Effect of simultaneous inhibition of MEK and PI3K/Akt pathways on paclitaxel sensitivity in ovarian cancer

Abstract

16046 Background: Paclitaxel (PTX) is one of the key drugs for ovarian cancer treatment. PTX activates the Raf-mitogen-activated protein kinase kinase (MEK) and phosphatidylinositol 3’-kinase (PI3K) pathways that lead to cell survival pathways. The purpose of this study was to clarify whether and how the inhibitors of MEK and/or PI3K affect the sensitivity to PTX in ovarian cancer cells. Methods: We treated five ovarian cancer cell lines in combination with PTX and MEK- [PD98059 (PD)] and/or PI3K-inhibitor [LY294002 (LY)] and assessed cell viability, apoptosis, and the expression of phosphorylated (p) MEK and pAkt.

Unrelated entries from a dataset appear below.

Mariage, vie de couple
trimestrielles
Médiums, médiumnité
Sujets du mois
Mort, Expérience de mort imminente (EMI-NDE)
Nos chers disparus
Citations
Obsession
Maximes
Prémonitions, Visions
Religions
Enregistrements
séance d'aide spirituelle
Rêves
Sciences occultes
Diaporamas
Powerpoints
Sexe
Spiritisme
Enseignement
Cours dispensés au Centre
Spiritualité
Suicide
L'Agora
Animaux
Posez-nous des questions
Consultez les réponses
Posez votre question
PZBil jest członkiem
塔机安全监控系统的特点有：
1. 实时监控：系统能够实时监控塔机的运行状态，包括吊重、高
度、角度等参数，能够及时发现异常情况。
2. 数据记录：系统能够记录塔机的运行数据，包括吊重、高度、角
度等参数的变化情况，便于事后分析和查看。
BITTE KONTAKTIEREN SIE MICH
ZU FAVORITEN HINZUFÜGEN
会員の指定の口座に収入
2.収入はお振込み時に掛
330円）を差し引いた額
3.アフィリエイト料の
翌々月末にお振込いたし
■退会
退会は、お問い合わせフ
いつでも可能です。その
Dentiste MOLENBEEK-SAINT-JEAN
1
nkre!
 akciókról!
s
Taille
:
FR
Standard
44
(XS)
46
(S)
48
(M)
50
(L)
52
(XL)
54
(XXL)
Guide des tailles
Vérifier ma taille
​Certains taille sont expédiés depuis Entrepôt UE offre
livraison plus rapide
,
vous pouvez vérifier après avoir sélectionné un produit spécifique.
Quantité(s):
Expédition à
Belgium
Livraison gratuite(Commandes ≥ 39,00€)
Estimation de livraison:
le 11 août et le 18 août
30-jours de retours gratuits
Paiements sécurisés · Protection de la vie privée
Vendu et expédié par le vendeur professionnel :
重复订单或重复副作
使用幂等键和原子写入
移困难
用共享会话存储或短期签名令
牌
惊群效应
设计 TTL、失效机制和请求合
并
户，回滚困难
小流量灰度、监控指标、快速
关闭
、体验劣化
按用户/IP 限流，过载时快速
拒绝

The sensitivity of the cell lines to PTX was determined by 3-(4,5- dimethylthiazol-2-yl) -2,5-dyphenyltetrazolium bromide (MTT) assay. The level of protein expression was analyzed by western blot analysis. The drug-induced apoptosis was assessed by Annexin V-FITC staining. Additionally, KOC-2S was injected to intraperitoneal cavity of nude mouse. The effect of combined treatment on the survival in xenograft model was investigated. Results: The levels of pMEK and pAkt protein expression were higher in PTX resistant cell lines (KOC-2S and KFTx) than that in sensitive cell lines (KF, SHIN-3, SK-OV-3). Treatment of PTX induced MEK activation in all five ovarian cancer cell lines. The combination of PTX with either PD or LY led to additive effect on cell growth inhibition. In contrast, synergistic effect was observed in the combination of PTX with PD and LY. Furthermore, apoptotic cells were significantly increased after exposure to PTX and both inhibitors in comparison with other treatment conditions, such as PTX alone, PTX with either PD or LY. The level of pMEK induced by PTX was down-regulated by PD. Interestingly, the level of pAkt was up-regulated by the combination of PTX with PD, which was reduced by LY. Treatment with PTX, PD, and LY prolonged survival in an ovarian cancer xenograft model (p < 0.01). Conclusions: The present study suggests that simultaneous inhibition of MEK and PI3K/Akt pathways enhances the sensitivity to PTX in ovarian cancer. The combination of PTX with MEK- and PI3K-inhibitor may be a new treatment strategy for ovarian cancer. No significant financial relationships to disclose.